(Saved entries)
:::::

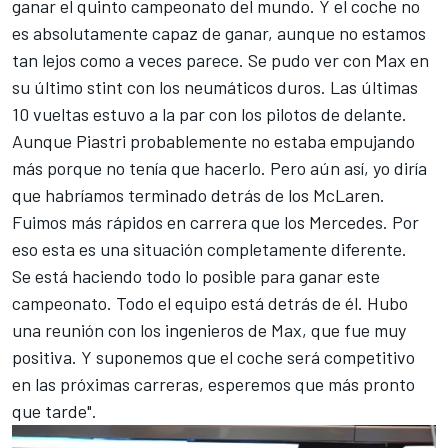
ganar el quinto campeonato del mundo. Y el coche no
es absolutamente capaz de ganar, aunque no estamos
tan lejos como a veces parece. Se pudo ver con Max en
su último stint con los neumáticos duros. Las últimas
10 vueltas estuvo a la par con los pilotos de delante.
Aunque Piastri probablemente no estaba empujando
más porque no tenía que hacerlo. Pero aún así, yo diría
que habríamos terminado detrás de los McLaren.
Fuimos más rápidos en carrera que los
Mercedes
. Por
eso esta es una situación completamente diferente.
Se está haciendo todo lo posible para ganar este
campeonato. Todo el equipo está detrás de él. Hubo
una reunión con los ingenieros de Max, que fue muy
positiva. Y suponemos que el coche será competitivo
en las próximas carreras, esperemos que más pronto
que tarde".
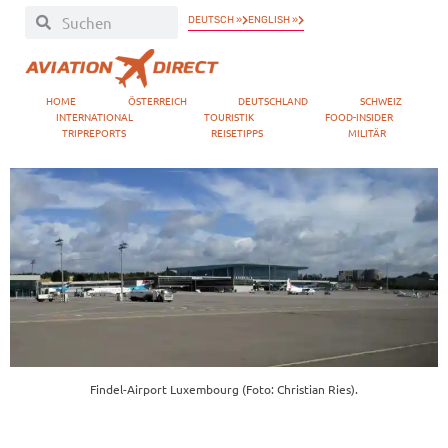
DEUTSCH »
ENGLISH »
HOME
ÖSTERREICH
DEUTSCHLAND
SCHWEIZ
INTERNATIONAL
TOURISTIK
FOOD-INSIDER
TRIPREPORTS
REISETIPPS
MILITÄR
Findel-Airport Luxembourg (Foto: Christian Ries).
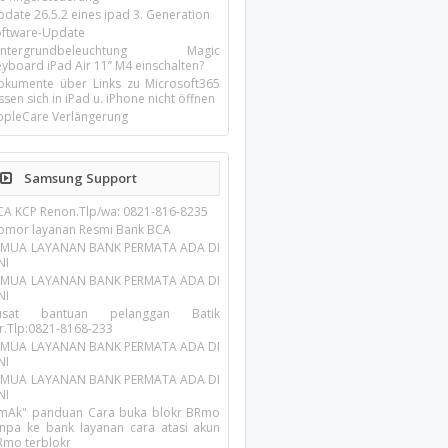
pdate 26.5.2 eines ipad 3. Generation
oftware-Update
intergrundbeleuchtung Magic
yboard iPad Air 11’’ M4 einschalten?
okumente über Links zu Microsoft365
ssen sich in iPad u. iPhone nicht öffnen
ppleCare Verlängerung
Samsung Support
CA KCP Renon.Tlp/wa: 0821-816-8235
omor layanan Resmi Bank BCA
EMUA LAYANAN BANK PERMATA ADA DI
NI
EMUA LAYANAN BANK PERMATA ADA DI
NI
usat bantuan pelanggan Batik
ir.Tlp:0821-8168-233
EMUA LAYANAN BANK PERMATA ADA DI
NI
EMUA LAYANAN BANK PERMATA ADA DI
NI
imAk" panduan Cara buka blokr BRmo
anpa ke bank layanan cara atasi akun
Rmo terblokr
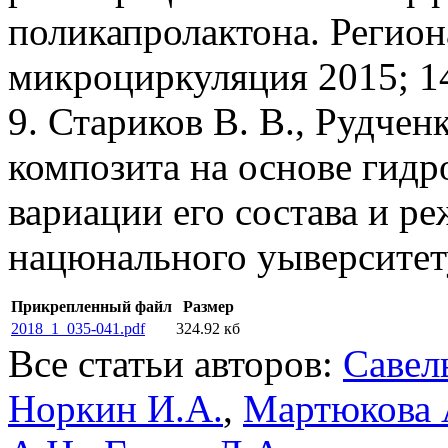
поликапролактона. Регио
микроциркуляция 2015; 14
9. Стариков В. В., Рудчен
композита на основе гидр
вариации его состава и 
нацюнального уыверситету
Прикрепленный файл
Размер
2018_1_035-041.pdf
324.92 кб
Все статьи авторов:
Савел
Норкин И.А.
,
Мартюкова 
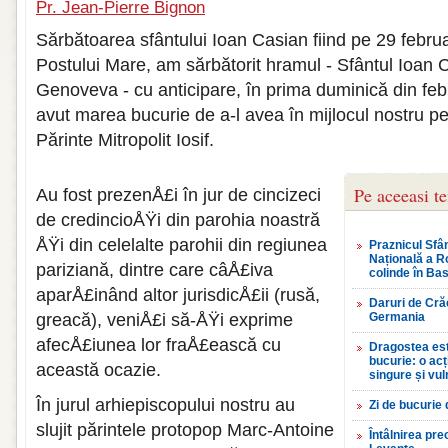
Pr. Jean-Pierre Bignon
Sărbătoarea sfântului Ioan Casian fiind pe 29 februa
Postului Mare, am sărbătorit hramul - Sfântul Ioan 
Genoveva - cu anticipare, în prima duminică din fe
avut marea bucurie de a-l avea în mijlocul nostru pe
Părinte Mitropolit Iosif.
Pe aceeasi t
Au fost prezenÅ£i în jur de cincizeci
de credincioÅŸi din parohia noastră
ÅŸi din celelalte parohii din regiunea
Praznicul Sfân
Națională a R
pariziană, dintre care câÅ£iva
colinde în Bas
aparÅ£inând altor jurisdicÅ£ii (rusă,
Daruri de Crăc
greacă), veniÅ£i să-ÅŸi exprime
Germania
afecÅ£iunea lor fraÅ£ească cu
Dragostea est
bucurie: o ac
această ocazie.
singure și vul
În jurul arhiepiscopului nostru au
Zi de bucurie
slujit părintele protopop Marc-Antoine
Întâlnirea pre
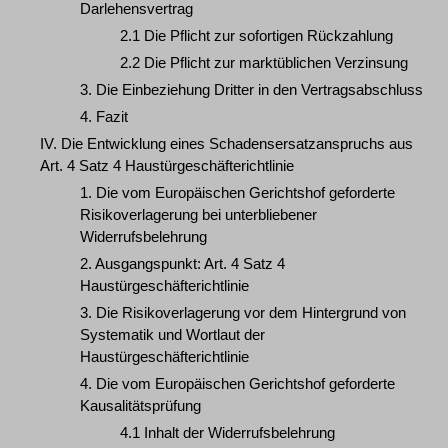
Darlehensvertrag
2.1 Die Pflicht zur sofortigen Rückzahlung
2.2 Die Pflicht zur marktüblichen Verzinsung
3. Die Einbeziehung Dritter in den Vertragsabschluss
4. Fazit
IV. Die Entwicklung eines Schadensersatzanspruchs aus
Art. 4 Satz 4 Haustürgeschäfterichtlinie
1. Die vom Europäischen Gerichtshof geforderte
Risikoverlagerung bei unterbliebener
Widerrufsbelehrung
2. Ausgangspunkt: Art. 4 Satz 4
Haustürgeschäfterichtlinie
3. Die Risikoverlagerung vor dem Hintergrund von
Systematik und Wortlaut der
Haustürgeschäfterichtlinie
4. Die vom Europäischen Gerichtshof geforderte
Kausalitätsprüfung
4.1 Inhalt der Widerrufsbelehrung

:::::

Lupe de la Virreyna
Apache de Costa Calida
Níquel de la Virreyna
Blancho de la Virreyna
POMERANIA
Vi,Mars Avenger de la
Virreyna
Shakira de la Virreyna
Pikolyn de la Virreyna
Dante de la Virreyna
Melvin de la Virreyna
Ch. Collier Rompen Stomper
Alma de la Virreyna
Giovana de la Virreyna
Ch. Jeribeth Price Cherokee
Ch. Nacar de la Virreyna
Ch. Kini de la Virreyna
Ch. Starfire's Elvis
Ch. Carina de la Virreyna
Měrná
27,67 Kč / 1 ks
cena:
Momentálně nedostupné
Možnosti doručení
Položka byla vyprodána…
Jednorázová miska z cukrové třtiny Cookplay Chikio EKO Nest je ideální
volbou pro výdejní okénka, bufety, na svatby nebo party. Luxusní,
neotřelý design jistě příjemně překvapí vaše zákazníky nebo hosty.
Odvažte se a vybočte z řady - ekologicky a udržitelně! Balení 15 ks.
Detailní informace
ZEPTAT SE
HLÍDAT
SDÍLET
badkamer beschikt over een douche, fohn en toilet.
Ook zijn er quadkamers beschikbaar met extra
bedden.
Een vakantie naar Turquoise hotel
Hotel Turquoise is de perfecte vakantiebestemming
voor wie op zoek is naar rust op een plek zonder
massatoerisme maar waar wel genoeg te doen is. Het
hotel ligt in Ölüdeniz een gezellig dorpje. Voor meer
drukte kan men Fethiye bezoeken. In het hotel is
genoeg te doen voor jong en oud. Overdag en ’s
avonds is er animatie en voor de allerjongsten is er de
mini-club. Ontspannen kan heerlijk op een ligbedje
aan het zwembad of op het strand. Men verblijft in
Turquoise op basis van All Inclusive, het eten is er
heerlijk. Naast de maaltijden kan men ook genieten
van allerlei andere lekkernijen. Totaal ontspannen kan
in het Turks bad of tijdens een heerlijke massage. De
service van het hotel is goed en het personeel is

:::::

### Exercise goal
Go through the entries above and copy each line holding the string "Gerichtshof".

### Output of the exercise
1. Die vom Europäischen Gerichtshof geforderte
4. Die vom Europäischen Gerichtshof geforderte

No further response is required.